Does an Exchange Cooperation Clause Count as Identification in a 1031 Exchange?

When non-simultaneous 1031 Exchanges became more common after the landmark Starker case, the Exchange Cooperation Clause emerged as an essential tool to help structure and complete tax-deferred exchanges properly. But while this clause plays an important role in ensuring cooperation among parties, many investors still wonder — does it qualify as “identification” of replacement property under IRS rules?

Let’s explore what the Exchange Cooperation Clause is, why it exists, and how it relates to the identification requirements in a 1031 Exchange.

What Is an Exchange Cooperation Clause?

An Exchange Cooperation Clause is a contractual provision included in the purchase and sale agreement when a 1031 Exchange is being executed. Its purpose is to ensure that both parties — typically the buyer and seller — agree to cooperate in structuring the transaction as part of a like-kind exchange.

This clause typically authorizes the use of a Qualified Intermediary (QI) and allows assignment of the contract to facilitate the exchange without breaching the terms of the sale. In essence, it ensures that all parties acknowledge the exchange and agree to complete necessary paperwork to comply with IRS guidelines.

Why It Was Introduced

After the Starker v. United States case in 1979, the IRS formally recognized delayed (non-simultaneous) exchanges, which required clearer documentation and cooperation between parties.

Before this ruling, exchanges had to occur simultaneously — both properties were swapped at the same time.

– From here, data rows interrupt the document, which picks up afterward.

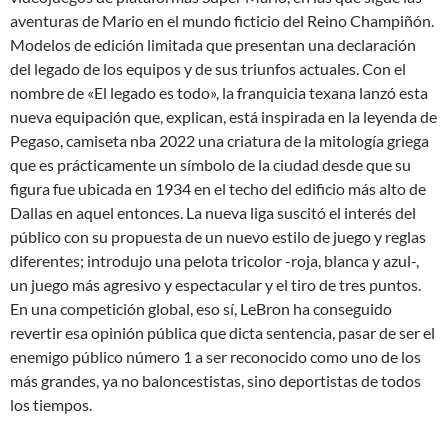
aventuras de Mario en el mundo ficticio del Reino Champiñón.
Modelos de edición limitada que presentan una declaración
del legado de los equipos y de sus triunfos actuales. Con el
nombre de «El legado es todo», la franquicia texana lanzó esta
nueva equipación que, explican, está inspirada en la leyenda de
Pegaso, camiseta nba 2022 una criatura de la mitología griega
que es prácticamente un símbolo de la ciudad desde que su
figura fue ubicada en 1934 en el techo del edificio más alto de
Dallas en aquel entonces. La nueva liga suscitó el interés del
público con su propuesta de un nuevo estilo de juego y reglas
diferentes; introdujo una pelota tricolor -roja, blanca y azul-,
un juego más agresivo y espectacular y el tiro de tres puntos.
En una competición global, eso sí, LeBron ha conseguido
revertir esa opinión pública que dicta sentencia, pasar de ser el
enemigo público número 1 a ser reconocido como uno de los
más grandes, ya no baloncestistas, sino deportistas de todos
los tiempos.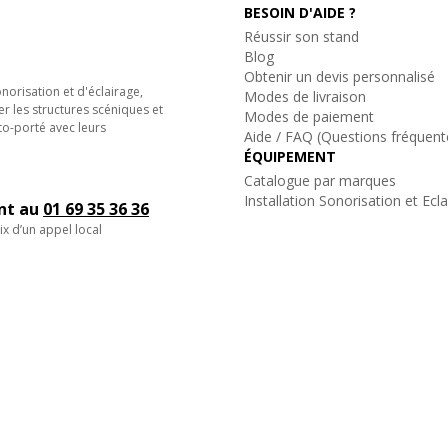
BESOIN D'AIDE ?
Réussir son stand
Blog
Obtenir un devis personnalisé
orisation et d'éclairage,
Modes de livraison
er les structures scéniques et
Modes de paiement
to-porté avec leurs
Aide / FAQ (Questions fréquent
ÉQUIPEMENT
Catalogue par marques
Installation Sonorisation et Ecl
ent au
01 69 35 36 36
ix d’un appel local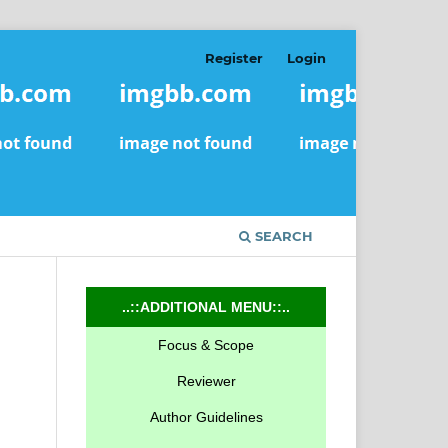
Register
Login
SEARCH
..::ADDITIONAL MENU::..
Focus & Scope
Reviewer
Author Guidelines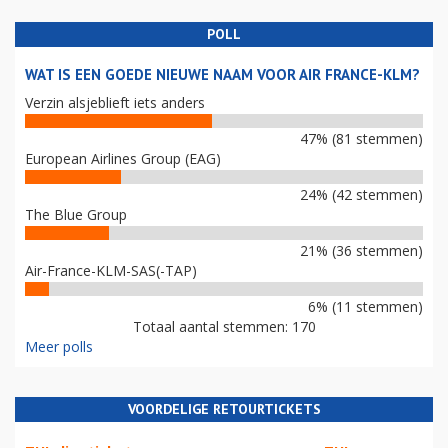
POLL
WAT IS EEN GOEDE NIEUWE NAAM VOOR AIR FRANCE-KLM?
Verzin alsjeblieft iets anders
47% (81 stemmen)
European Airlines Group (EAG)
24% (42 stemmen)
The Blue Group
21% (36 stemmen)
Air-France-KLM-SAS(-TAP)
6% (11 stemmen)
Totaal aantal stemmen: 170
Meer polls
VOORDELIGE RETOURTICKETS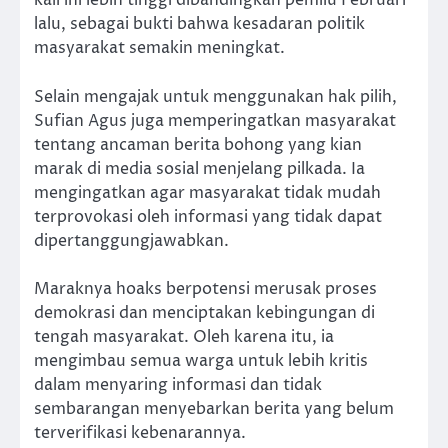
kali ini lebih tinggi dibandingkan pemilu Februari
lalu, sebagai bukti bahwa kesadaran politik
masyarakat semakin meningkat.
Selain mengajak untuk menggunakan hak pilih,
Sufian Agus juga memperingatkan masyarakat
tentang ancaman berita bohong yang kian
marak di media sosial menjelang pilkada. Ia
mengingatkan agar masyarakat tidak mudah
terprovokasi oleh informasi yang tidak dapat
dipertanggungjawabkan.
Maraknya hoaks berpotensi merusak proses
demokrasi dan menciptakan kebingungan di
tengah masyarakat. Oleh karena itu, ia
mengimbau semua warga untuk lebih kritis
dalam menyaring informasi dan tidak
sembarangan menyebarkan berita yang belum
terverifikasi kebenarannya.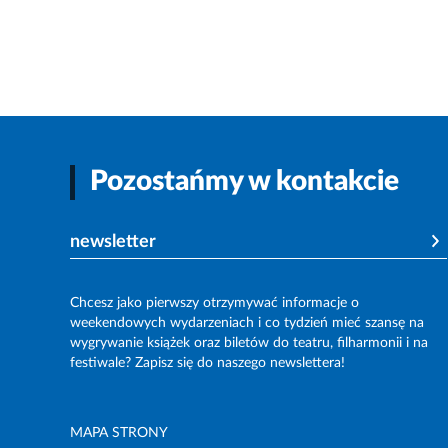
Pozostańmy w kontakcie
newsletter
Chcesz jako pierwszy otrzymywać informacje o
weekendowych wydarzeniach i co tydzień mieć szansę na
wygrywanie książek oraz biletów do teatru, filharmonii i na
festiwale? Zapisz się do naszego newslettera!
MAPA STRONY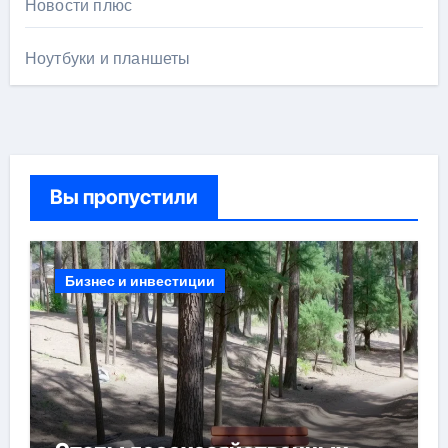
Новости плюс
Ноутбуки и планшеты
Вы пропустили
Бизнес и инвестиции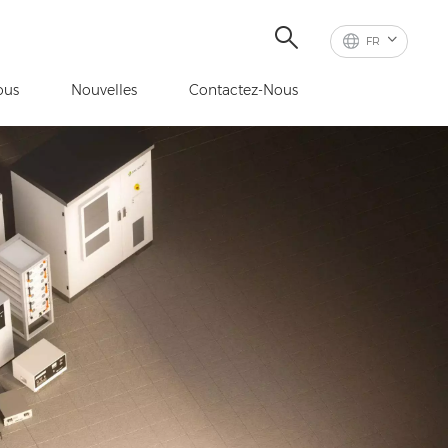
FR
ous
Nouvelles
Contactez-Nous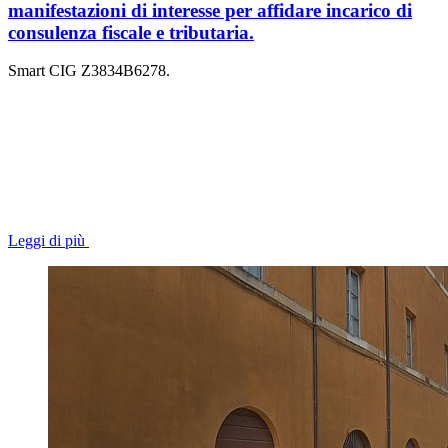
manifestazioni di interesse per affidare incarico di
consulenza fiscale e tributaria.
Smart CIG Z3834B6278.
Leggi di più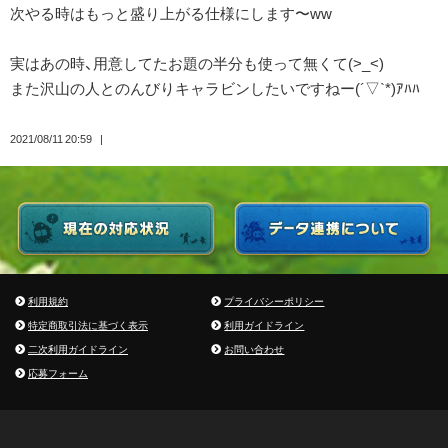
次やる時はもっと盛り上がる仕様にします〜ww
実はあの時、用意してたお題の半分も使って無くて(>_<)
また沢山の人とのんびりキャラビンしたいですねー(´▽`*)ｱﾊﾊ
2021/08/11 20:59
利用規約
プライバシーポリシー
特定商取引法に基づく表示
利用ガイドライン
二次利用ガイドライン
お問い合わせ
応募フォーム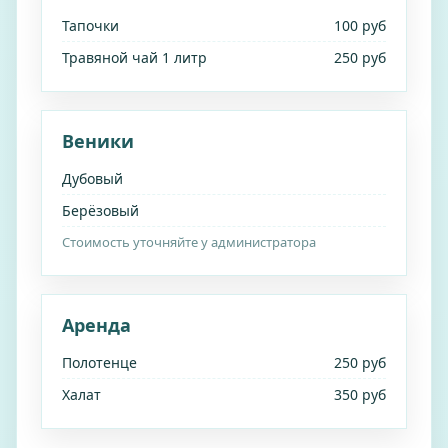
Тапочки
100 руб
Травяной чай 1 литр
250 руб
Веники
Дубовый
Берёзовый
Стоимость уточняйте у администратора
Аренда
Полотенце
250 руб
Халат
350 руб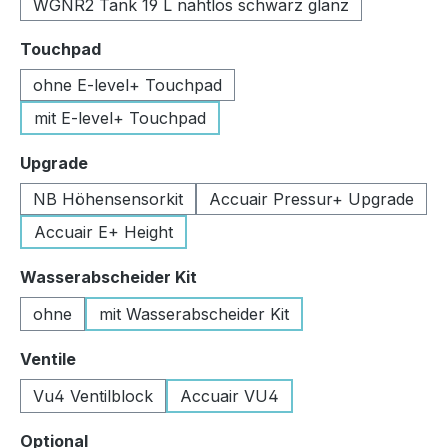
WGNR2 Tank 19 L nahtlos schwarz glanz
auswählen
Touchpad
ohne E-level+ Touchpad
mit E-level+ Touchpad
auswählen
Upgrade
NB Höhensensorkit
Accuair Pressur+ Upgrade
Accuair E+ Height
auswählen
Wasserabscheider Kit
ohne
mit Wasserabscheider Kit
auswählen
Ventile
Vu4 Ventilblock
Accuair VU4
auswählen
Optional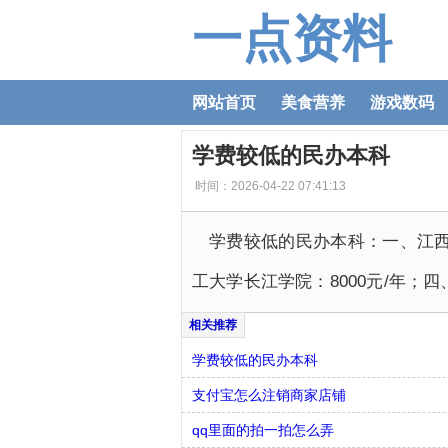
一点资料
网站首页
美食营养
游戏数码
学费较低的民办本科
时间：2026-04-22 07:41:13
学费较低的民办本科：一、江西财
工大学长江学院：8000元/年；
学费较低的民办本科
支付宝怎么注销商家店铺
qq里面的拍一拍怎么弄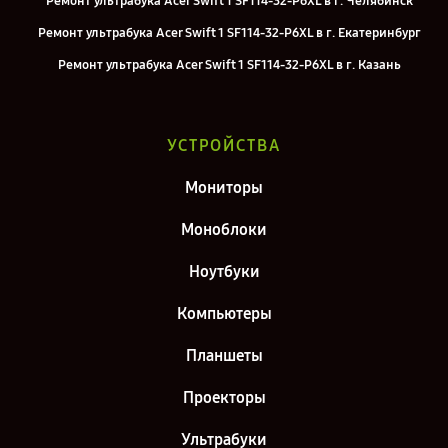
Ремонт ультрабука Acer Swift 1 SF114-32-P6XL в г. Челябинск
Ремонт ультрабука Acer Swift 1 SF114-32-P6XL в г. Екатеринбург
Ремонт ультрабука Acer Swift 1 SF114-32-P6XL в г. Казань
Ремонт ультрабука Acer Swift 1 SF114-32-P6XL в г. Санкт-Петербург
УСТРОЙСТВА
Мониторы
Моноблоки
Ноутбуки
Компьютеры
Планшеты
Проекторы
Ультрабуки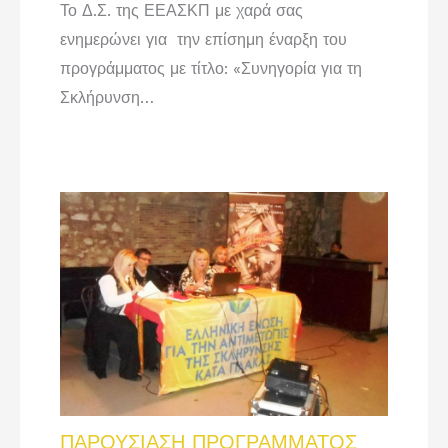
Το Δ.Σ. της ΕΕΑΣΚΠ με χαρά σας
ενημερώνει για την επίσημη έναρξη του
προγράμματος με τίτλο: «Συνηγορία για τη
Σκλήρυνση…
ΠΑΡΟΥΣΙΑΣΗ ΠΡΟΓΡΑΜΜΑΤΟΣ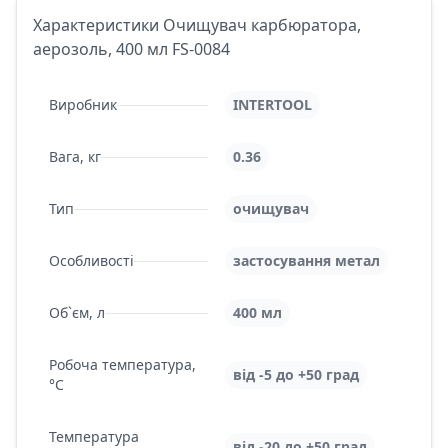
Характеристики Очищувач карбюратора,
аерозоль, 400 мл FS-0084
Виробник
INTERTOOL
Вага, кг
0.36
Тип
очищувач
Особливості
застосування метал
Об`єм, л
400 мл
Робоча температура,
від -5 до +50 град
°С
Температура
від -20 до +50 град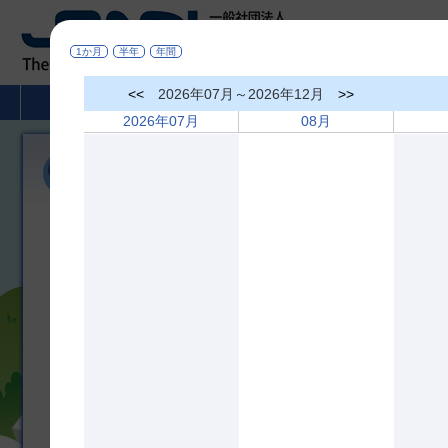
1か月
半年
年間
<<
2026年07月～2026年12月
>>
HOME
非破壊検査とは
学術活動
2026年07月
08月
国際会議
国際会議
今後の国際会議予定
International Conference on NDE 4.0（対面開催）
開催日：2022年4月26～28日
開催場所：ドイツ、ミュンヘン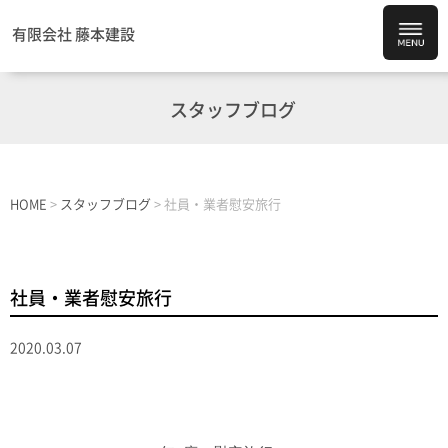
有限会社 藤本建設
スタッフブログ
HOME
>
スタッフブログ
>
社員・業者慰安旅行
社員・業者慰安旅行
2020.03.07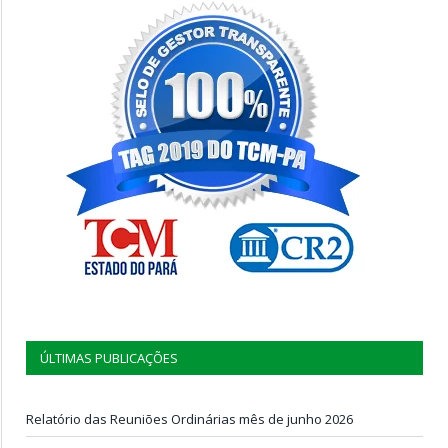
ÚLTIMAS PUBLICAÇÕES
Relatório das Reuniões Ordinárias mês de junho 2026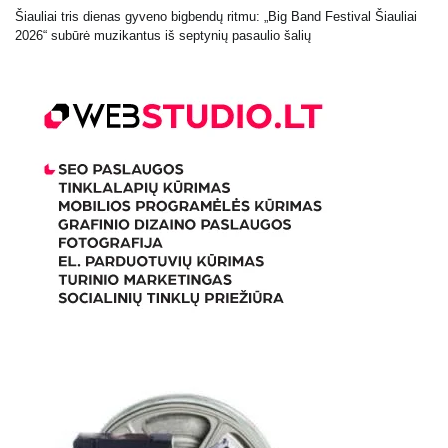
Šiauliai tris dienas gyveno bigbendų ritmu: „Big Band Festival Šiauliai
2026“ subūrė muzikantus iš septynių pasaulio šalių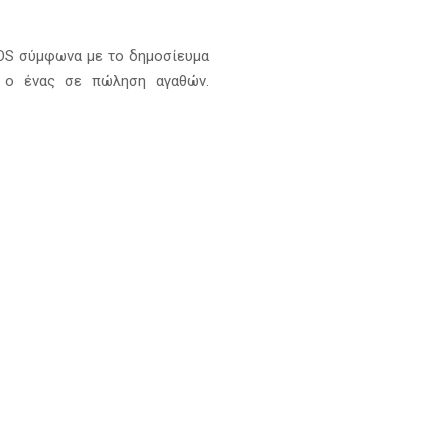
OS σύμφωνα με το δημοσίευμα
 ο ένας σε πώληση αγαθών.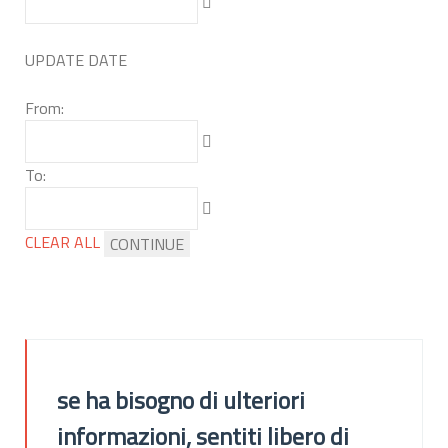
UPDATE DATE
From:
To:
CLEAR ALL
CONTINUE
se ha bisogno di ulteriori
informazioni, sentiti libero di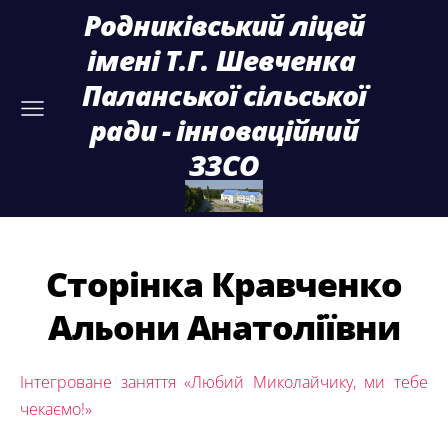
Родниківський ліцей
імені Т.Г. Шевченка
Паланської сільської
ради - інноваційний
ЗЗСО
Сторінка Кравченко
Альони Анатоліївни
Інтегроване заняття «Любий Миколайчику, ми тебе
чекаємо!»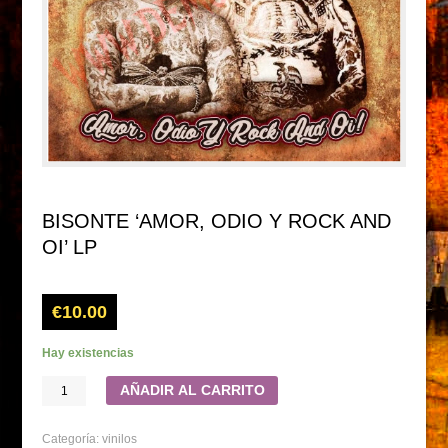
BISONTE ‘AMOR, ODIO Y ROCK AND
OI’ LP
€
10.00
Hay existencias
AÑADIR AL CARRITO
Categoría:
vinilos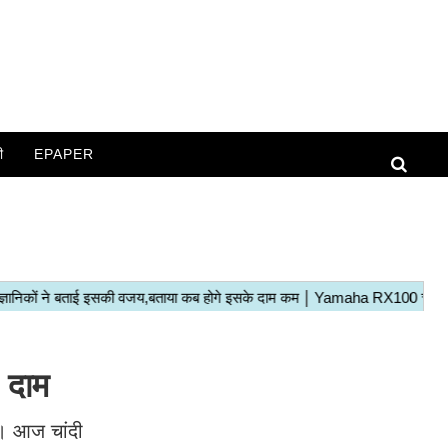
ी
EPAPER
 दाम
ै। आज चांदी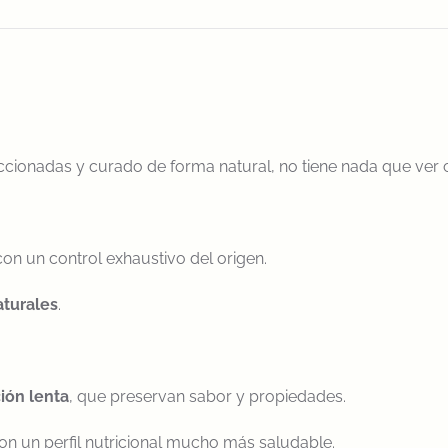
cionadas y curado de forma natural, no tiene nada que ver c
 con un control exhaustivo del origen.
aturales
.
ión lenta
, que preservan sabor y propiedades.
on un perfil nutricional mucho más saludable.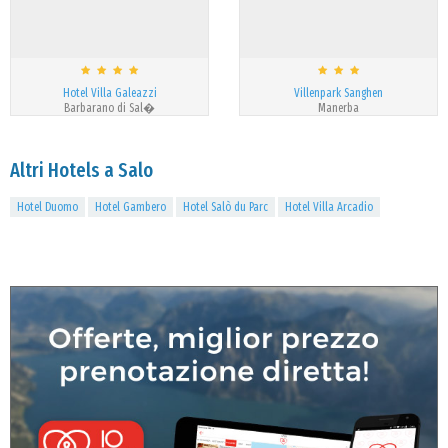
Hotel Villa Galeazzi
Villenpark Sanghen
Barbarano di Sal�
Manerba
Altri Hotels a Salo
Hotel Duomo
Hotel Gambero
Hotel Salò du Parc
Hotel Villa Arcadio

The Starker case changed that, allowing investors to sell one property and later acquire another, provided they met strict timelines and identification requirements.

The Exchange Cooperation Clause arose from this shift, ensuring all parties understood and supported the delayed exchange structure.

Does It Qualify as Identification of Replacement Property?

Under Treasury Regulation §1.1031(k)-1(c), an investor must identify replacement property in writing within 45 days of selling the relinquished property. This identification must clearly describe the property — such as by address or legal description — and must be signed by the taxpayer.

An Exchange Cooperation Clause alone does not meet this requirement.

While it acknowledges that the transaction will be part of a 1031 Exchange, it does not identify any specific property to be acquired. Therefore, it cannot serve as the formal written identification required by the IRS.

To satisfy the identification rule, the investor must provide a written notice listing the potential replacement property (or properties) to the Qualified Intermediary or another party permitted under IRS guidelines within the 45-day period.

Keeping the Exchange on Track

The Exchange Cooperation Clause is an important procedural safeguard — not an identification tool. It ensures cooperation between parties and enables the Qualified Intermediary to perform their duties effectively.

Disclaimer
This article is for informational purposes only and does not constitute tax or legal advice. Investors should consult with their tax advisor, attorney, or Qualified Intermediary to ensure compliance with current IRS regulations.